> [Problem statement]: Bring together every line in the data that includes "bisnis".

> [Supplied data]:
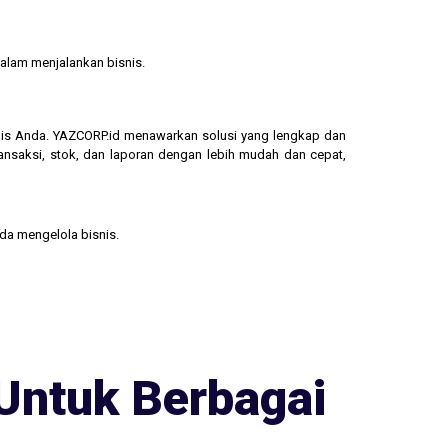
alam menjalankan bisnis.
isnis Anda. YAZCORP.id menawarkan solusi yang lengkap dan
ransaksi, stok, dan laporan dengan lebih mudah dan cepat,
nda mengelola bisnis.
Untuk Berbagai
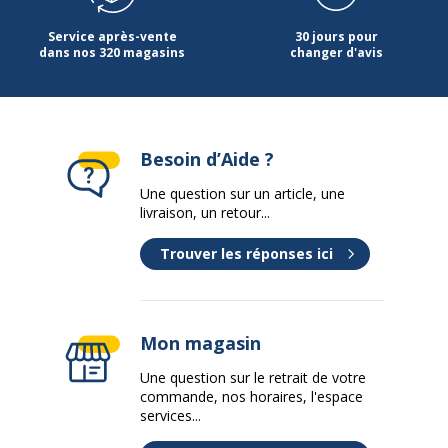
Service après-vente
30 jours pour
dans nos 320 magasins
changer d'avis
Besoin d’Aide ?
Une question sur un article, une
livraison, un retour...
Trouver les réponses ici
Mon magasin
Une question sur le retrait de votre
commande, nos horaires, l'espace
services...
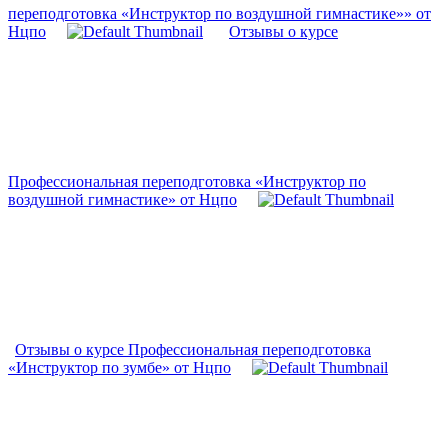
переподготовка «Инструктор по воздушной гимнастике»» от
Нцпо
Отзывы о курсе
Профессиональная переподготовка «Инструктор по
воздушной гимнастике» от Нцпо
Отзывы о курсе Профессиональная переподготовка
«Инструктор по зумбе» от Нцпо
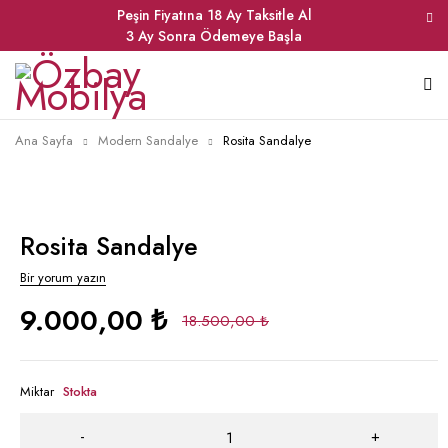
Peşin Fiyatına 18 Ay Taksitle Al
3 Ay Sonra Ödemeye Başla
Ana Sayfa
Modern Sandalye
Rosita Sandalye
Rosita Sandalye
Bir yorum yazın
9.000,00
₺
18.500,00
₺
Miktar
Stokta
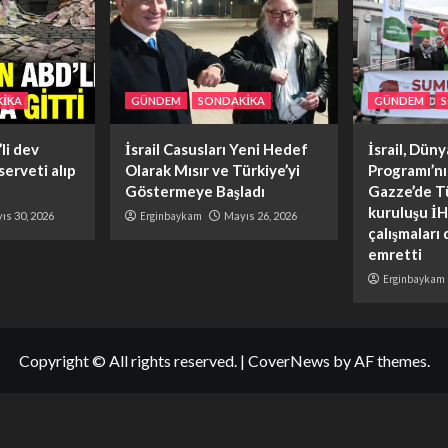
İKA
GÜNDEM
SONDAKİKA
GÜNDEM
li dev
İsrail Casusları Yeni Hedef
İsrail, Dün
 serveti alıp
Olarak Mısır ve Türkiye’yi
Programı’n
Göstermeye Başladı
Gazze’de T
kuruluşu İH
ıs 30, 2026
Erginbaykam
Mayıs 26, 2026
çalışmaları
emretti
Erginbaykam
Copyright © All rights reserved.
|
CoverNews
by AF themes.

> [Answer to the exercise]:
alam menjalankan bisnis.
nda mengelola bisnis.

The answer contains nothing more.